The effects of 2 specific rare missense variants (1 each in RUNX1 and MECOM), which both have >100 individuals with the minor allele, are shown (see figure). These results show that they both are not significantly associated with either platelet count or volume, contrary to previous claims of pathogenicity. In contrast, numerous other variants met statistical significance criteria, with the magnitude of effects on platelet and clinical traits shown, which are important for variant interpretation and clinical translation. This work provides both useful positive and negative data; some variants that have previously been found in affected individuals may now have their role in the disease questioned, whereas for other variants, their role is strengthened. MacArthur et al noted, “Unambiguous assignment of disease causality for sequence variants is often impossible, particularly for the very low-frequency variants underlying many cases of rare, severe diseases.”9 (p 469)
Other questions that are addressed in this work include the following: What is the true mode of inheritance for specific variants? Loss-of-function variants in MPL have been reported to have an autosomal recessive mode of inheritance for congenital amegakaryocytic thrombocytopenia. However, they are paradoxically associated with higher platelet count than controls in (presumably) simple heterozygotes (carriers), consistent with overdominant inheritance. Also, the authors showed the additive effects of (poly)genetic (risk) scores on platelet traits in combination with some of the rare variants that they examined.
Limitations of the work include that UK Biobank subjects were aged 40 to 69 years at baseline and had a participation rate of 5.5%, with participants significantly healthier and wealthier and more likely women than the general population.10 It is likely that individuals with BTPDs are underrepresented in the UK Biobank, and those who did participate have milder disease than the general population, which could tend to attenuate phenotypic associations.
A further limitation is that the authors restricted analysis to variants with MAF <0.1%, because they are more likely to be responsible for rare Mendelian diseases. This unfortunately resulted in the exclusion of several well-known variants (eg, VWF p.Thr1034del [rs368366214, MAF in African ancestry individuals=1.5%] and p.Tyr1584Cys [rs1800386, MAF in UK Biobank=0.43%]) for which insights about the association with traits would provide important information. Platelet function tests were absent, as were relevant protein levels (F8, F9, and VWF), but the latter are being generated from large-scale proteomics in the UK Biobank.

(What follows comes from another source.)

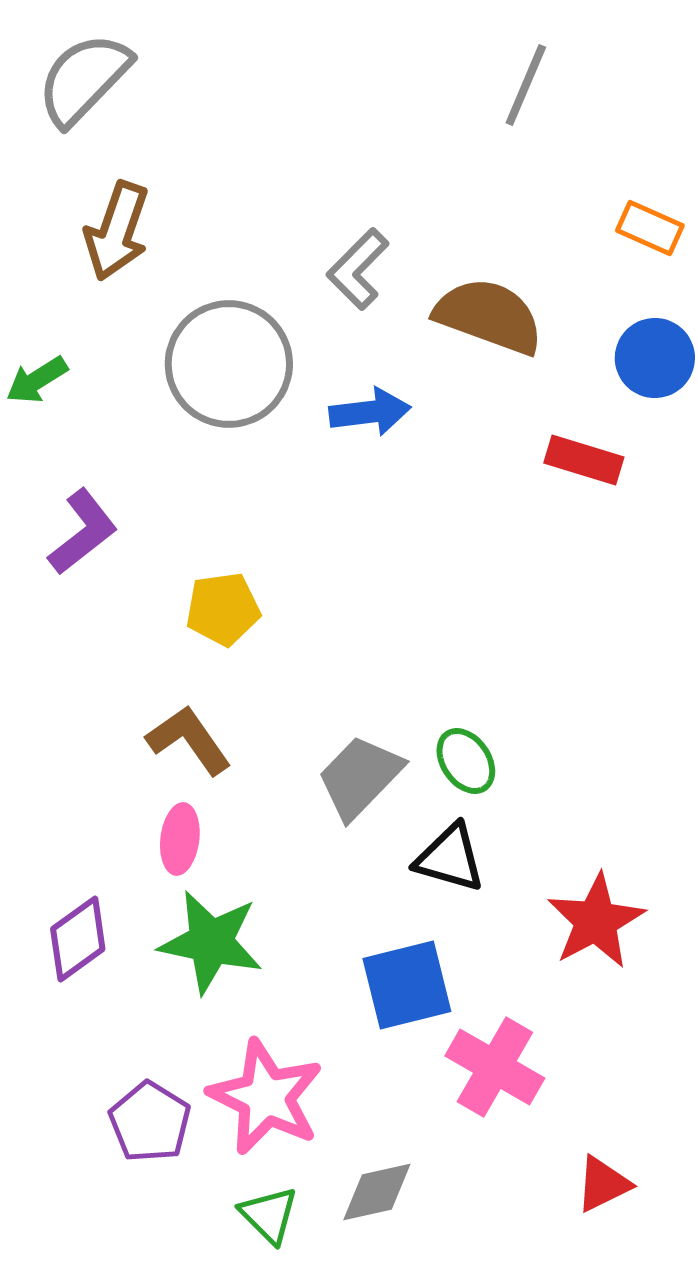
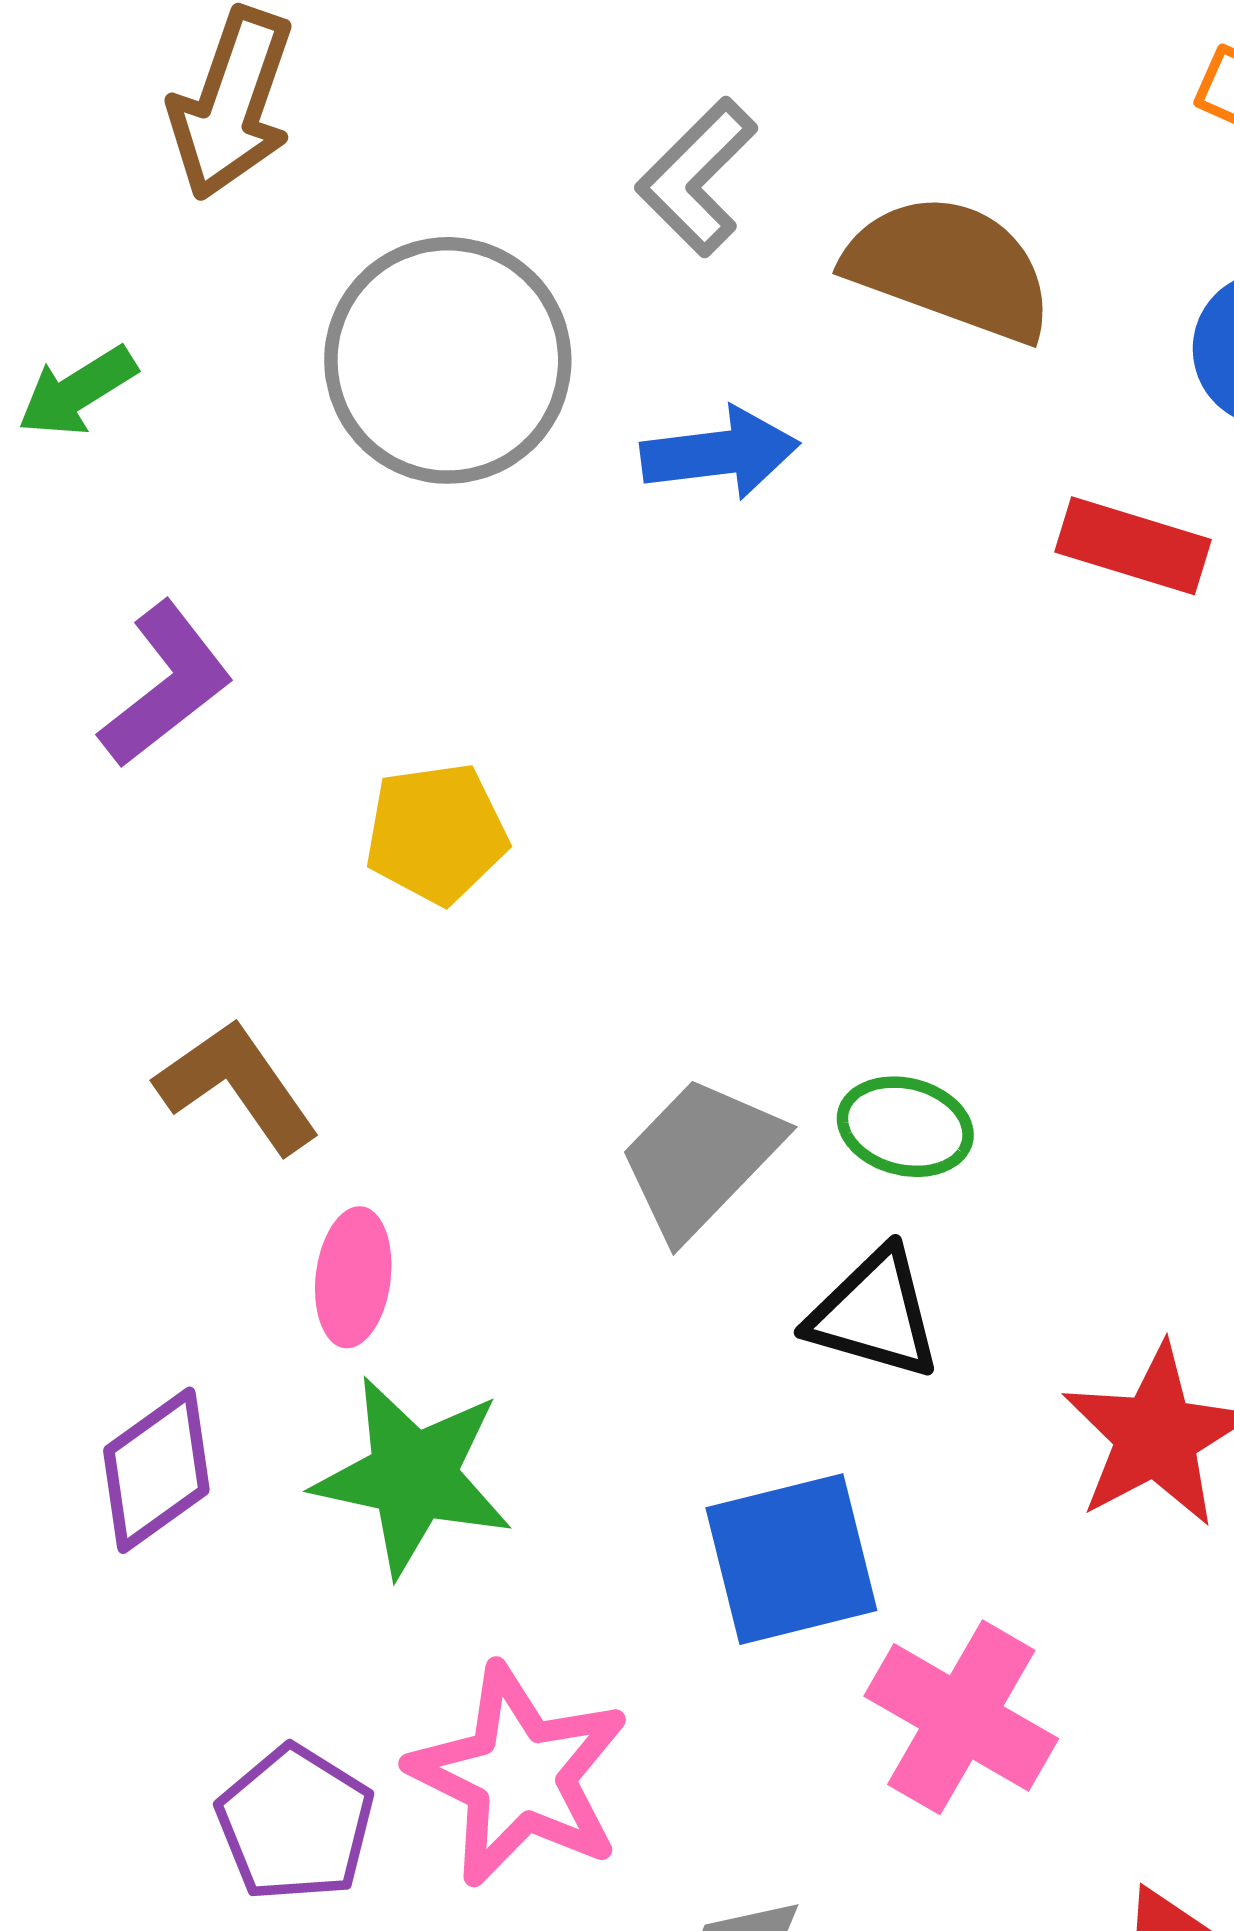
brown L-shape: (189, 740) -> (237, 1086), moved
green ellipse: (466, 761) -> (905, 1127), turned -42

Are the findings from the UK Biobank specific to just hematology? No, similar findings have been previously reported for monogenic diabetes and developmental disorders,8 among others, and are expected to be expanded to other disorders. But the data published here provide valuable insights into DNA variants in coagulation and platelet disorders.
Conflict-of-interest disclosure: The author declares no competing financial interests.